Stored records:
# # # # # # #

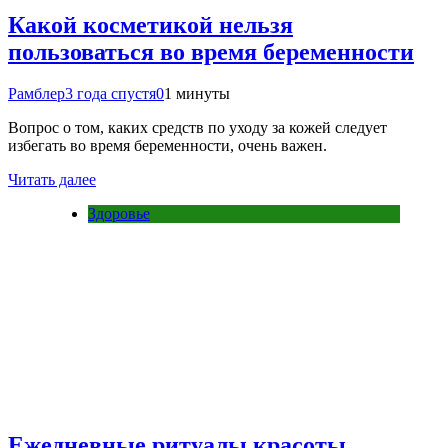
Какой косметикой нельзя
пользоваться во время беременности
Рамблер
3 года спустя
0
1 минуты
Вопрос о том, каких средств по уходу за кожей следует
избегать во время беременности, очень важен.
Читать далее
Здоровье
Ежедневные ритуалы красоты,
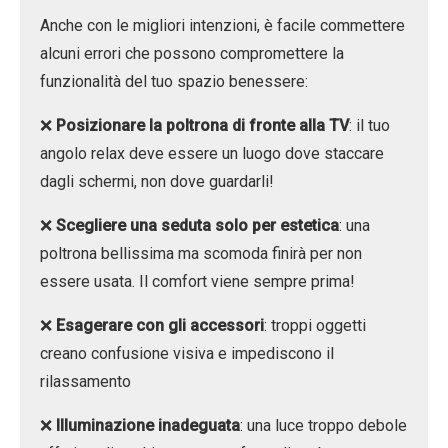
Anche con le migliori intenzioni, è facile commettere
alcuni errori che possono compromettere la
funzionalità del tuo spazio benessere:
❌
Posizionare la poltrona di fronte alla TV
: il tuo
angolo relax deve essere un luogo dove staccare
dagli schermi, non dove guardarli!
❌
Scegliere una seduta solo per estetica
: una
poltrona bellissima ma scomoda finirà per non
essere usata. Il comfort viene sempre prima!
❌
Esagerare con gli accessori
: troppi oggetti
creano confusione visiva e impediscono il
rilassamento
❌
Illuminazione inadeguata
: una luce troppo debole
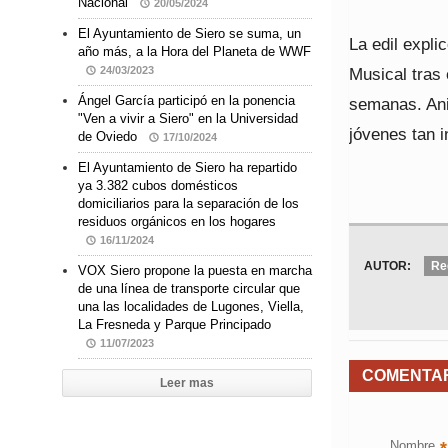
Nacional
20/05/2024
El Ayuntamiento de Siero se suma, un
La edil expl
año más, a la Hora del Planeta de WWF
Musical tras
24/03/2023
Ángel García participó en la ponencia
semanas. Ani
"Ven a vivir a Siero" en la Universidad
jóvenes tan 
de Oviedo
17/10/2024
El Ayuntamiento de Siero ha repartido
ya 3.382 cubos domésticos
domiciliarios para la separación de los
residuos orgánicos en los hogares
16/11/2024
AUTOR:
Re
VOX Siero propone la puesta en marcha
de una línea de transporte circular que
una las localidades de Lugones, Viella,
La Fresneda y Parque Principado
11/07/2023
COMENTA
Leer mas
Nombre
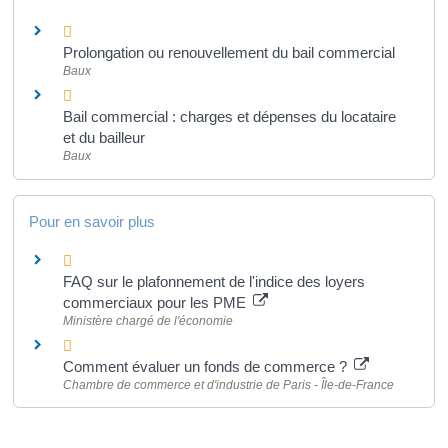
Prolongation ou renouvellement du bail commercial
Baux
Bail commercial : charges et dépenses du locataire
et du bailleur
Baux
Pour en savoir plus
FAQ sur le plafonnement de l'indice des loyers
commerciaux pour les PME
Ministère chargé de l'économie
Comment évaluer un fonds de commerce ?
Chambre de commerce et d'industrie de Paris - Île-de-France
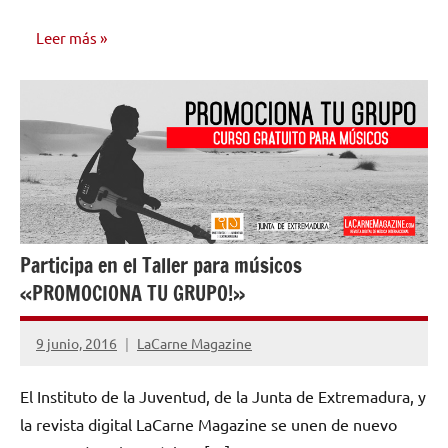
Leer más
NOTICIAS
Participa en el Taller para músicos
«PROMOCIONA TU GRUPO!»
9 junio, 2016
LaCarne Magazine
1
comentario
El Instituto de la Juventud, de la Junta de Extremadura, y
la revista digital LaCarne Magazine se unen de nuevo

# # # # # # #

= Exercise prompt =
Copy out the entries exactly. No pictures.

= Written answer =
Какой косметикой нельзя
пользоваться во время беременности
Рамблер
3 года спустя
0
1 минуты
Вопрос о том, каких средств по уходу за кожей следует
избегать во время беременности, очень важен.
Читать далее
Здоровье
Ежедневные ритуалы красоты,
Anche con le migliori intenzioni, è facile commettere
alcuni errori che possono compromettere la
funzionalità del tuo spazio benessere:
❌
Posizionare la poltrona di fronte alla TV
: il tuo
angolo relax deve essere un luogo dove staccare
dagli schermi, non dove guardarli!
❌
Scegliere una seduta solo per estetica
: una
poltrona bellissima ma scomoda finirà per non
essere usata. Il comfort viene sempre prima!
❌
Esagerare con gli accessori
: troppi oggetti
creano confusione visiva e impediscono il
rilassamento
❌
Illuminazione inadeguata
: una luce troppo debole
Nacional
20/05/2024
El Ayuntamiento de Siero se suma, un
La edil expl
año más, a la Hora del Planeta de WWF
Musical tras
24/03/2023
Ángel García participó en la ponencia
semanas. Ani
"Ven a vivir a Siero" en la Universidad
jóvenes tan 
de Oviedo
17/10/2024
El Ayuntamiento de Siero ha repartido
ya 3.382 cubos domésticos
domiciliarios para la separación de los
residuos orgánicos en los hogares
16/11/2024
AUTOR:
Re
VOX Siero propone la puesta en marcha
de una línea de transporte circular que
una las localidades de Lugones, Viella,
La Fresneda y Parque Principado
11/07/2023
COMENTA
Leer mas
Nombre
Prolongation ou renouvellement du bail commercial
Baux
Bail commercial : charges et dépenses du locataire
et du bailleur
Baux
Pour en savoir plus
FAQ sur le plafonnement de l'indice des loyers
commerciaux pour les PME
Ministère chargé de l'économie
Comment évaluer un fonds de commerce ?
Chambre de commerce et d'industrie de Paris - Île-de-France
Leer más
NOTICIAS
Participa en el Taller para músicos
«PROMOCIONA TU GRUPO!»
9 junio, 2016
LaCarne Magazine
1
comentario
El Instituto de la Juventud, de la Junta de Extremadura, y
la revista digital LaCarne Magazine se unen de nuevo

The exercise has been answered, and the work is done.